• Recorded information
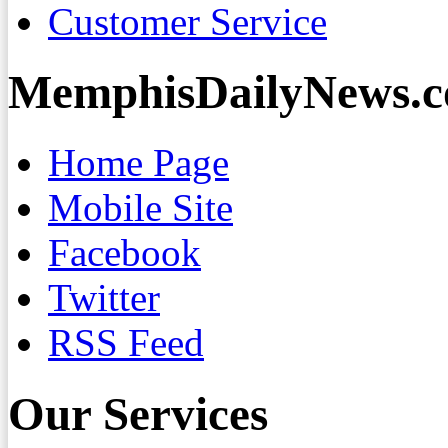
Customer Service
MemphisDailyNews.
Home Page
Mobile Site
Facebook
Twitter
RSS Feed
Our Services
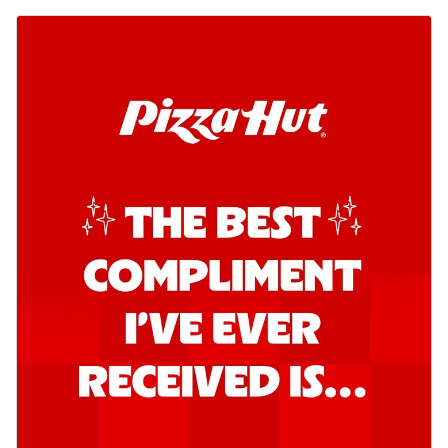
Order Now
Southern Fiery Garlic Bread
Hut's Signature Garlic Bread topped with
onion, green chillies in a fiery sauce ...
See
more
Order Now
Kadhai Garlic Bread
Hut's Signature Garlic Bread topped with
onion, green chillies in rich Kadhai
Sa...
See more
Order Now
New Melts
Kadhai Chicken Melts
Thin & Crispy crust, loaded with chicken
tikka, capsicum, onion, mozzarella
chee...
See more
Order Now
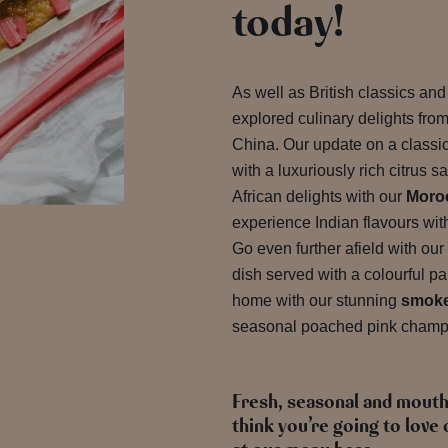
today!
As well as British classics an
explored culinary delights fro
China. Our update on a classi
with a luxuriously rich citrus 
African delights with our
Moroc
experience Indian flavours wit
Go even further afield with our
dish served with a colourful pa
home with our stunning
smoke
seasonal poached pink champ
Fresh, seasonal and mout
think you’re going to lov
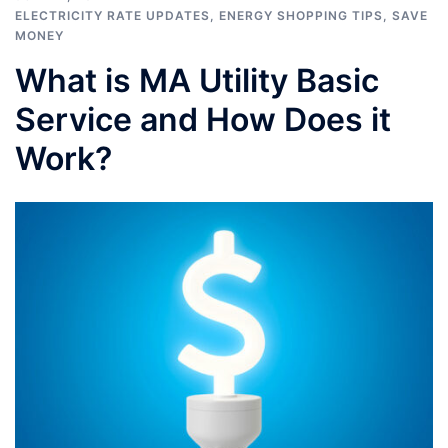
ELECTRICITY RATE UPDATES
,
ENERGY SHOPPING TIPS
,
SAVE
MONEY
What is MA Utility Basic
Service and How Does it
Work?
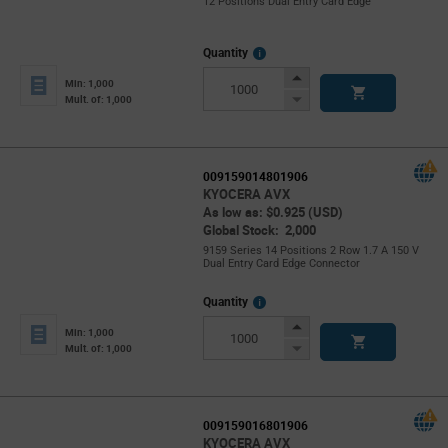
12 Positions Dual Entry Card Edge
More
Quantity
Info
Increase
Min: 1,000
Button
Decrease
Mult. of: 1,000
Button
009159014801906
KYOCERA AVX
As low as: $0.925 (USD)
Global Stock: 2,000
9159 Series 14 Positions 2 Row 1.7 A 150 V
Dual Entry Card Edge Connector
More
Quantity
Info
Increase
Min: 1,000
Button
Decrease
Mult. of: 1,000
Button
009159016801906
KYOCERA AVX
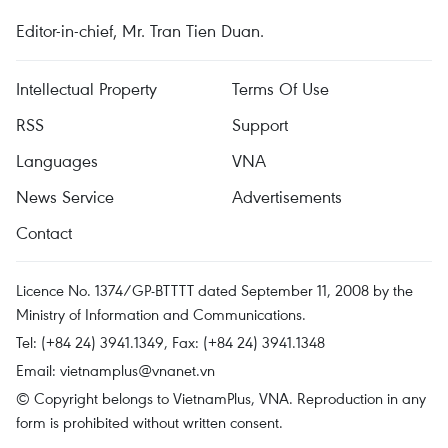
Editor-in-chief, Mr. Tran Tien Duan.
Intellectual Property
Terms Of Use
RSS
Support
Languages
VNA
News Service
Advertisements
Contact
Licence No. 1374/GP-BTTTT dated September 11, 2008 by the
Ministry of Information and Communications.
Tel: (+84 24) 3941.1349, Fax: (+84 24) 3941.1348
Email:
vietnamplus@vnanet.vn
© Copyright belongs to VietnamPlus, VNA. Reproduction in any
form is prohibited without written consent.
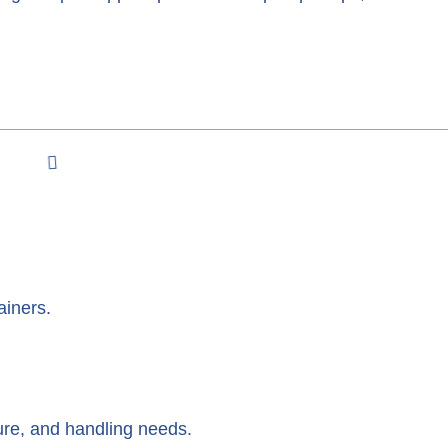
ainers.
re, and handling needs.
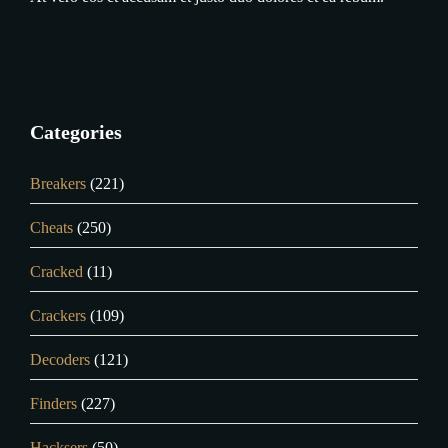
Categories
Breakers
(221)
Cheats
(250)
Cracked
(11)
Crackers
(109)
Decoders
(121)
Finders
(227)
Hacksers
(50)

• What the exercise asks
Go back to the records above and write them out exactly, without the pictures.

• Your response
Customer Service
MemphisDailyNews.
Home Page
Mobile Site
Facebook
Twitter
RSS Feed
Our Services
Order Now
Southern Fiery Garlic Bread
Hut's Signature Garlic Bread topped with
onion, green chillies in a fiery sauce ...
See
more
Order Now
Kadhai Garlic Bread
Hut's Signature Garlic Bread topped with
onion, green chillies in rich Kadhai
Sa...
See more
Order Now
New Melts
Kadhai Chicken Melts
Thin & Crispy crust, loaded with chicken
tikka, capsicum, onion, mozzarella
chee...
See more
Order Now
today!
As well as British classics an
explored culinary delights fro
China. Our update on a classi
with a luxuriously rich citrus 
African delights with our
Moroc
experience Indian flavours wit
Go even further afield with our
dish served with a colourful pa
home with our stunning
smoke
seasonal poached pink champ
Fresh, seasonal and mout
think you’re going to lov
ELECTRICITY RATE UPDATES
,
ENERGY SHOPPING TIPS
,
SAVE
MONEY
What is MA Utility Basic
Service and How Does it
Work?
12 Positions Dual Entry Card Edge
More
Quantity
Info
Increase
Min: 1,000
Button
Decrease
Mult. of: 1,000
Button
009159014801906
KYOCERA AVX
As low as: $0.925 (USD)
Global Stock: 2,000
9159 Series 14 Positions 2 Row 1.7 A 150 V
Dual Entry Card Edge Connector
More
Quantity
Info
Increase
Min: 1,000
Button
Decrease
Mult. of: 1,000
Button
009159016801906
KYOCERA AVX
Editor-in-chief, Mr. Tran Tien Duan.
Intellectual Property
Terms Of Use
RSS
Support
Languages
VNA
News Service
Advertisements
Contact
Licence No. 1374/GP-BTTTT dated September 11, 2008 by the
Ministry of Information and Communications.
Tel: (+84 24) 3941.1349, Fax: (+84 24) 3941.1348
Email:
vietnamplus@vnanet.vn
© Copyright belongs to VietnamPlus, VNA. Reproduction in any
form is prohibited without written consent.
ainers.
re, and handling needs.
Categories
Breakers
(221)
Cheats
(250)
Cracked
(11)
Crackers
(109)
Decoders
(121)
Finders
(227)
Hacksers
(50)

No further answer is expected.